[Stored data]
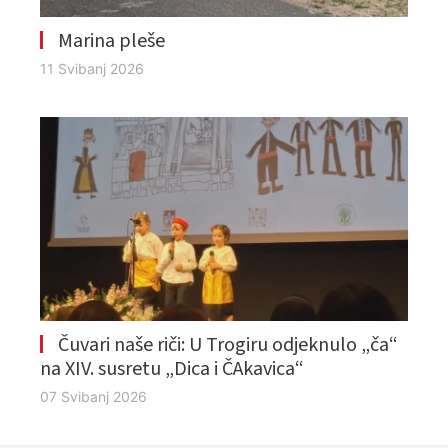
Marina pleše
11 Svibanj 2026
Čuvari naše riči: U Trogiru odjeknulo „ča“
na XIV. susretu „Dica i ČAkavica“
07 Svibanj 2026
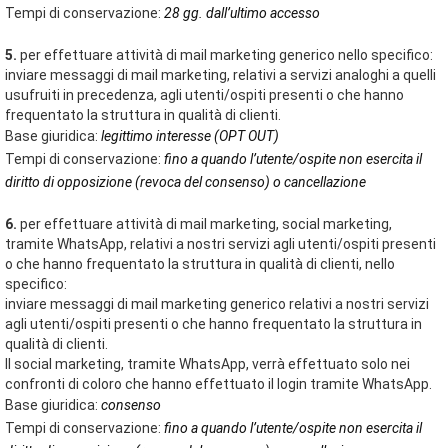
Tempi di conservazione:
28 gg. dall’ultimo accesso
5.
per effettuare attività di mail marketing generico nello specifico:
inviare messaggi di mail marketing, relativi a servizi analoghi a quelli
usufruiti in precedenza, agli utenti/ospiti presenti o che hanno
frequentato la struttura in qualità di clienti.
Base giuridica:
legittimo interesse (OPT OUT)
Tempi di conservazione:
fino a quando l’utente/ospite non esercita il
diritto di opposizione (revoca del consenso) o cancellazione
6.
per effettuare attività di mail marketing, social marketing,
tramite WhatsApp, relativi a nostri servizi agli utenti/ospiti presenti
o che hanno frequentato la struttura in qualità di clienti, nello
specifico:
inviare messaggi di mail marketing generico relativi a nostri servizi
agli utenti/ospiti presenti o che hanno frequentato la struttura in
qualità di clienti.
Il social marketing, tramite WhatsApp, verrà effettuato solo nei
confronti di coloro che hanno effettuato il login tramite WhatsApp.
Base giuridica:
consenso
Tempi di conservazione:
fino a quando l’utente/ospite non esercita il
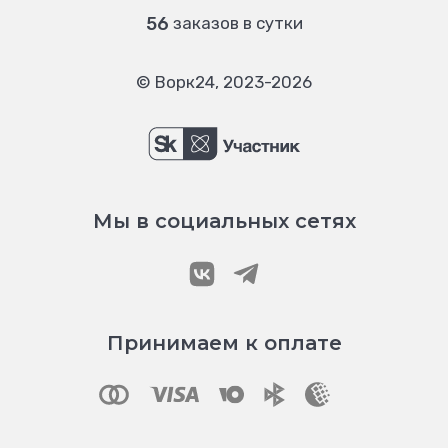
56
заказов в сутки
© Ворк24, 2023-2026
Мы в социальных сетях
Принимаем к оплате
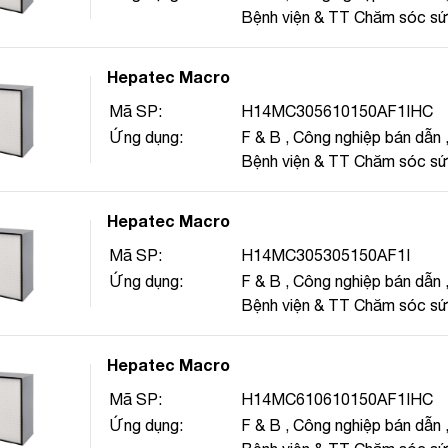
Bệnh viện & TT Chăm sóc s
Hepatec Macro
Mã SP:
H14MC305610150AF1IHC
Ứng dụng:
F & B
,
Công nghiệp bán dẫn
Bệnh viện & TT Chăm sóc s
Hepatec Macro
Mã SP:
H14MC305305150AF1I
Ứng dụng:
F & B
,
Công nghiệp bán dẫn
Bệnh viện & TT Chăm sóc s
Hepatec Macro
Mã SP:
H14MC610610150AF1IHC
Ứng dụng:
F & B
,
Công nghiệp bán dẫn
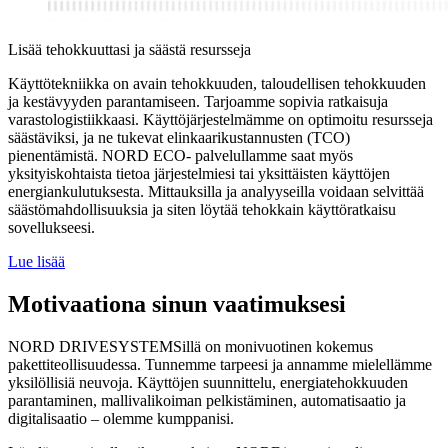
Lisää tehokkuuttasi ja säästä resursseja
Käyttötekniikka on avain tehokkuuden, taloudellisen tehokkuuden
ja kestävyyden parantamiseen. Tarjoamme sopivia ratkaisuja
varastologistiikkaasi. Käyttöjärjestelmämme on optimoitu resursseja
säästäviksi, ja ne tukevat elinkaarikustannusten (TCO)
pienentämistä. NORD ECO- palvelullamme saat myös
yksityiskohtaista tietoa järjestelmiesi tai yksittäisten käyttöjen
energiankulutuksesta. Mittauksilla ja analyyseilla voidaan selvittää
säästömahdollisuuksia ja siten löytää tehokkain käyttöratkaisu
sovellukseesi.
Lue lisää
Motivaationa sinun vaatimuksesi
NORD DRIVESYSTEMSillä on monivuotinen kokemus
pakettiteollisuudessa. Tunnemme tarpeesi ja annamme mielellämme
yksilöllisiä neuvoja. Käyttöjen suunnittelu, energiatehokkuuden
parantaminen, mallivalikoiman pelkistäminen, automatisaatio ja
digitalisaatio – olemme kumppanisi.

* * *

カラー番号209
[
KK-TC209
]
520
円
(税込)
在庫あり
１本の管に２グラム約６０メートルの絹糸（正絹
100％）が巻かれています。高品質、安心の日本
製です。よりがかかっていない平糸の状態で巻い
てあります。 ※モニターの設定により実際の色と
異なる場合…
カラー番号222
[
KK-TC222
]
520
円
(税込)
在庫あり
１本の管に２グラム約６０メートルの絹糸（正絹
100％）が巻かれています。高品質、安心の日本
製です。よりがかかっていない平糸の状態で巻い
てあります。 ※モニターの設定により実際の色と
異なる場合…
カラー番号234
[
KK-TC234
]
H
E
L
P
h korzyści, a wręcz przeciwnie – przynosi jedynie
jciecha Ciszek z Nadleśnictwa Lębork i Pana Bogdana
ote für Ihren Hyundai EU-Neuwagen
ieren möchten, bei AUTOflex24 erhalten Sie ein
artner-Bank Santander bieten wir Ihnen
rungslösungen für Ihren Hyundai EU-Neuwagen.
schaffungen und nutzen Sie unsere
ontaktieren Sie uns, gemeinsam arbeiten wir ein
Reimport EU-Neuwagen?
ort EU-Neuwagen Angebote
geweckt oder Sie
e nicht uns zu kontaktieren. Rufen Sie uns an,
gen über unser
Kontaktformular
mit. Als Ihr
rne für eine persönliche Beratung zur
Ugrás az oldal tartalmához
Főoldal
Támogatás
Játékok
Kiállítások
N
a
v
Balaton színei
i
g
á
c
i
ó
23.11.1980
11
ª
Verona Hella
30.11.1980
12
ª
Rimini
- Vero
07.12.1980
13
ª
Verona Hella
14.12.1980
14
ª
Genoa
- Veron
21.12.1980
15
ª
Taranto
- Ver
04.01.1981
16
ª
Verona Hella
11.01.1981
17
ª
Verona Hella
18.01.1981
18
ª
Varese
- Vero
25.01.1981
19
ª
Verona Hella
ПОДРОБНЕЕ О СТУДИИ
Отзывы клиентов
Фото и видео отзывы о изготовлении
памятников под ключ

__Directions for this task__
Scan the data for lines containing "relativi" and copy all of them.

__Solution below__
inviare messaggi di mail marketing, relativi a servizi analoghi a quelli
tramite WhatsApp, relativi a nostri servizi agli utenti/ospiti presenti
inviare messaggi di mail marketing generico relativi a nostri servizi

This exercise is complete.